… updated on Wednesday, February 1, 2023 13:35 UTC
Virtual Appliance Routing – Network Engineer’s Survival Guide
Routing protocols running on virtual appliances significantly increase the flexibility of virtual-to-physical network integration – you can easily move the whole application stack across subnets or data centers without changing the physical network configuration.
Major hypervisor vendors already support the concept: VMware NSX-T edge nodes can run BGP or OSPF1, and Hyper-V gateways can run BGP. Like it or not, we’ll have to accept these solutions in the near future – here’s a quick survival guide.
Don’t Use Link-State Routing Protocols
Link-state routing protocols rely on shared topology database flooded between participating nodes (routers). The whole link state domain is a single trust zone – a single node going bonkers can bring down the whole domain.
Conclusion: don’t use link-state routing protocols between mission-critical physical network infrastructure and virtual appliances. BGP is the only safe choice.
Peer With a Cluster of Route Servers
BGP configuration of a virtual appliance or a physical network device shouldn’t have to change when the application stack fronted by the virtual appliance moves into a different subnet. The virtual appliances should therefore peer with route servers using fixed neighbor IP addresses2.
Here’s an anycast design that ensures a virtual appliance always finds a path to a route server regardless of where it’s moved to:
- Assign the same IP address to loopback interfaces of multiple BGP route servers and advertise these addresses with varying IGP costs (or you might get interesting results when ECMP kicks in ;). Obviously you’d use two anycast IP addresses for redundancy.
- When a virtual appliance establishes a session with the closest BGP route server, it announces its prefixes with the BGP next hop set to the physical IP address of the appliance. Assuming you run IBGP between your physical nodes, all routers in your data center get optimal routing information.
The route servers obviously have to accept BGP sessions coming from a range of IP addresses – dynamic BGP neighbors are a perfect solution.
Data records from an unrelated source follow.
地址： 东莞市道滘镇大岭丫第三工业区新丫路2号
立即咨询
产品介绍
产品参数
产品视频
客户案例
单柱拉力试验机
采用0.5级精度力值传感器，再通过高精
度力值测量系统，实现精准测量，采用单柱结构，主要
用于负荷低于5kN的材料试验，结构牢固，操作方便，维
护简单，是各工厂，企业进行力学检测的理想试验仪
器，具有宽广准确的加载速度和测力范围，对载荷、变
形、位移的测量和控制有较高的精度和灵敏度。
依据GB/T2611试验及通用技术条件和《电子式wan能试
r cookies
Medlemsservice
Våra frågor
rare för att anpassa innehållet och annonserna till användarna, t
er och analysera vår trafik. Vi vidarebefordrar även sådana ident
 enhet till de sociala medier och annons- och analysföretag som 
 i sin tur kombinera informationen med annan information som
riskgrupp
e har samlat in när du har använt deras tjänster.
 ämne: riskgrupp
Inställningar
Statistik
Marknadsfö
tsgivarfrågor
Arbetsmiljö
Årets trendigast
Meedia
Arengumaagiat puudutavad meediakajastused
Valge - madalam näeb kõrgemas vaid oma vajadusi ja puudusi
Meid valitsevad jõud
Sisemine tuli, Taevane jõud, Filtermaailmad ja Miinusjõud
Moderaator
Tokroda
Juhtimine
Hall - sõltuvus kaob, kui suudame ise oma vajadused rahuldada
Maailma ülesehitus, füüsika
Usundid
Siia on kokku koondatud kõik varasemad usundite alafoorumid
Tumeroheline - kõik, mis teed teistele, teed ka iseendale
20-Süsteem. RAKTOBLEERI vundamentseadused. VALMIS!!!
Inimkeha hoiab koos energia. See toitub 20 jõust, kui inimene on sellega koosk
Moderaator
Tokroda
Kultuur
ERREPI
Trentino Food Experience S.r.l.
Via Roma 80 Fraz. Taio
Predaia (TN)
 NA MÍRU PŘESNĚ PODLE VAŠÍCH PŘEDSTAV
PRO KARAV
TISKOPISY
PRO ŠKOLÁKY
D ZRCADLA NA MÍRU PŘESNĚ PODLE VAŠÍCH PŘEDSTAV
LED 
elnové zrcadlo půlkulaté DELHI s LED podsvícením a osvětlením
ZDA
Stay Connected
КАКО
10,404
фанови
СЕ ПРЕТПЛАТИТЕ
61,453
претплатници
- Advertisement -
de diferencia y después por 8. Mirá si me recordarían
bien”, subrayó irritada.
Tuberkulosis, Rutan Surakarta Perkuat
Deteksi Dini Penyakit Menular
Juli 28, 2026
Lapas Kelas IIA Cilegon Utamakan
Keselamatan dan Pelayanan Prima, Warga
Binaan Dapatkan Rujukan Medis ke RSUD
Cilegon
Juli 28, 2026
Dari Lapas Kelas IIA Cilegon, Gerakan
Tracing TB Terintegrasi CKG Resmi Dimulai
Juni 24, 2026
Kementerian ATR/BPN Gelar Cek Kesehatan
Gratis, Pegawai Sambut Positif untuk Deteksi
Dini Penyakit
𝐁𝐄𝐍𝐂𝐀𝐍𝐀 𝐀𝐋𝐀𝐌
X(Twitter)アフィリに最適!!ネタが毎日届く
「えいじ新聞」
For even more details, read the Running BGP between Virtual Machines and Data Center Fabric blog post.
EBGP or IBGP?
I would usually recommend running EBGP between your network and a third-party appliance, but IBGP might turn out to be simpler in this particular case:
- If you want to peer with a cluster of route servers you need multihop BGP sessions3. IBGP sessions are multihop by default, and some virtual appliances/gateways might not support multihop EBGP sessions4.
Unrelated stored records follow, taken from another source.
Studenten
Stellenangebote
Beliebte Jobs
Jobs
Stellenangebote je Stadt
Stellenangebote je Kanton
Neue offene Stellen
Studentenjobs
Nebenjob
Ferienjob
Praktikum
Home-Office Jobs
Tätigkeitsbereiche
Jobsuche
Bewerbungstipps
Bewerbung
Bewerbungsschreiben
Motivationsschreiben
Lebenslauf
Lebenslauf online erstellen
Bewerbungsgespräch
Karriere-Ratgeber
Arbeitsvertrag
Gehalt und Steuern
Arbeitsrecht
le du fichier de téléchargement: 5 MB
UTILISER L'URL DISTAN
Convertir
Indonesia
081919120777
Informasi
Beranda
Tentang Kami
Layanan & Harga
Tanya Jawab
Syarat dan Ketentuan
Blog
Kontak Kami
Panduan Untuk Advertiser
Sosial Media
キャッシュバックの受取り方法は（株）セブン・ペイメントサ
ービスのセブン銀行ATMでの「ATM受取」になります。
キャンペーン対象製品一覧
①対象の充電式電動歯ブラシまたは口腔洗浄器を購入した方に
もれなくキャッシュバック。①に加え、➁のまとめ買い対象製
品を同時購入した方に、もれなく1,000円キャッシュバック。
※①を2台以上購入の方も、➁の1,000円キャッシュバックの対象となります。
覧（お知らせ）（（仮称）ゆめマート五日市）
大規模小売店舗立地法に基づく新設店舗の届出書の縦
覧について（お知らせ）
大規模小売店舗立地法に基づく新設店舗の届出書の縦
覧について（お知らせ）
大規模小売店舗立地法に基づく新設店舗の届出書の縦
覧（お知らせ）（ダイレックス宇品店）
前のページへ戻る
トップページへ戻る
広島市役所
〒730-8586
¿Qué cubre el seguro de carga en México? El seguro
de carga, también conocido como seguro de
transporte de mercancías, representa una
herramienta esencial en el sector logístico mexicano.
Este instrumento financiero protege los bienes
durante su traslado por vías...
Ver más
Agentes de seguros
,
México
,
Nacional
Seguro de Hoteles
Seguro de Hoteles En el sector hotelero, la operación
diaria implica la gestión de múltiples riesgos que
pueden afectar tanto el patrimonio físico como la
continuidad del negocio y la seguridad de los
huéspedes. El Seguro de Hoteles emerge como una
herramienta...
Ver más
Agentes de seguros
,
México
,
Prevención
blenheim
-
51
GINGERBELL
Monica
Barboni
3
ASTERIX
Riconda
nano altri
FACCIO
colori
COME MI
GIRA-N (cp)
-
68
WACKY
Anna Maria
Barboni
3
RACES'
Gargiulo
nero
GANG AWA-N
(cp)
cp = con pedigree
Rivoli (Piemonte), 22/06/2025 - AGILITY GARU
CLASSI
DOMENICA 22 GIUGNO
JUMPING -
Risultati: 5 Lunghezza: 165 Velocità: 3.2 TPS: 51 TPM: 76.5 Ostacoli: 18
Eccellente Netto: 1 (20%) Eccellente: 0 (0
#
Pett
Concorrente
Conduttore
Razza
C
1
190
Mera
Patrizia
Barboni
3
- IBGP sounds more complex (you need route reflectors), but it’s usually perfectly OK to advertise the default route to the virtual appliance … or you might decide to use DHCP-based default routing in which case you don’t have to send any information to the virtual appliance.
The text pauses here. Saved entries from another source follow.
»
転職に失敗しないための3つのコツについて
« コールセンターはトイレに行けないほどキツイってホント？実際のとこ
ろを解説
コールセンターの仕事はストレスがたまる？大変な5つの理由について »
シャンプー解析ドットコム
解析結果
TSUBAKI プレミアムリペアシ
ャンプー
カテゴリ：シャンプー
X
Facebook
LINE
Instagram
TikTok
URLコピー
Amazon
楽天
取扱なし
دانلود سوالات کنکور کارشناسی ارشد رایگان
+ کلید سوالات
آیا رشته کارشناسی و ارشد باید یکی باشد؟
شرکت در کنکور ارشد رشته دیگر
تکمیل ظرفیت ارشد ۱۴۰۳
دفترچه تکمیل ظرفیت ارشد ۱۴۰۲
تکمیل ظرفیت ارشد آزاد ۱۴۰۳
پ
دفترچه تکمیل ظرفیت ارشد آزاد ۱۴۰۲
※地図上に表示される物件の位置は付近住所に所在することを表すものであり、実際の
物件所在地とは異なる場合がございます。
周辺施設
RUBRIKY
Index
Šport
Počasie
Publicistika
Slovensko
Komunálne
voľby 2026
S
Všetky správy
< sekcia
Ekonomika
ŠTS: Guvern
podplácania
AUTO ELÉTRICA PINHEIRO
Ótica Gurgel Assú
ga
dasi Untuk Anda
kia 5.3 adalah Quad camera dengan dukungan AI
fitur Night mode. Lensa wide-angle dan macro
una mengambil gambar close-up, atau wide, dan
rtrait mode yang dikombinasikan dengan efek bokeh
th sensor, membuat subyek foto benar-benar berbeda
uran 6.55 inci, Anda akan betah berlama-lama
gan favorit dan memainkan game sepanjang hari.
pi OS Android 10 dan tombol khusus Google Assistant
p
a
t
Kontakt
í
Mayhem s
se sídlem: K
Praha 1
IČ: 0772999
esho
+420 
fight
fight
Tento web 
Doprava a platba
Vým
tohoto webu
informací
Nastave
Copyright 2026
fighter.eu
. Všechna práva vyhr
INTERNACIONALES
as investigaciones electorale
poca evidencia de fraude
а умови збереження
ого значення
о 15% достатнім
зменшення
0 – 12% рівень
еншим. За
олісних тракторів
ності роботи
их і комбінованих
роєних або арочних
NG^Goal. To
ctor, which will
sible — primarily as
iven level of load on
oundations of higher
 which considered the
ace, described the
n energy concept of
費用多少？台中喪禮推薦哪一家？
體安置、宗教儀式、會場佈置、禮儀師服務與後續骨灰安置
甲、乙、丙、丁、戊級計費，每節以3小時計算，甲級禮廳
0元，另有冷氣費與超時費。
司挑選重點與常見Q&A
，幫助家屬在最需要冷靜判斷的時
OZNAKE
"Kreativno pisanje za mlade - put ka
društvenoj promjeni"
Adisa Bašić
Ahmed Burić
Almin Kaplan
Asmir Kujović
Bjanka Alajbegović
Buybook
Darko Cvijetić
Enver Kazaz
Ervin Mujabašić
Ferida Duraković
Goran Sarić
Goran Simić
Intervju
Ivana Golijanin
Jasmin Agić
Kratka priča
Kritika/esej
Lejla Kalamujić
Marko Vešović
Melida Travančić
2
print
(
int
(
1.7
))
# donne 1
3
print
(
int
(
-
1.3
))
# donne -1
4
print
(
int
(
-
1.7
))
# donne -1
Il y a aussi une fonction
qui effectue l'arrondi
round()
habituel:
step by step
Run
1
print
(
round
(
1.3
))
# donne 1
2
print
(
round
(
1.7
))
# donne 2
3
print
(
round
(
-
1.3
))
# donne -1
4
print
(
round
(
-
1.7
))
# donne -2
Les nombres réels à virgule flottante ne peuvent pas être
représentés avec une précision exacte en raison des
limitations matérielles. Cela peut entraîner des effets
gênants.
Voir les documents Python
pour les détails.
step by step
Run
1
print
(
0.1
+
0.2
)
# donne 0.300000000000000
- IBGP allows you to use MED and local preference to influence route selection if necessary.
Don’t Trust, Verify
You wouldn’t want just any VM that happens to be connected directly to a physical VLAN to have BGP connectivity to your route servers, would you? Use MD5 authentication on dynamic BGP sessions.
Likewise, you probably don’t want to accept routes at face value from untrusted nodes. Filter BGP updates received from virtual appliances, and accept only prefixes from specific address range assigned to virtual appliances having specific subnet size (for example, /64 in IPv6 world or /32 to /29 in IPv4 world).
Need More Information?
- VMware NSX Technical Deep Dive webinar includes a deep dive into BGP routing between NSX-T edge nodes and physical fabric.
- Amazon Web Services Networking webinar describes BGP routing between AWS and external destinations as well as BGP routing between AWS transit gateways and virtual appliances.
- Microsoft Azure Networking describes BGP routing between Microsoft Azure and external destinations as well as BGP routing between Azure Route Server (or Virtual WAN) and virtual appliances.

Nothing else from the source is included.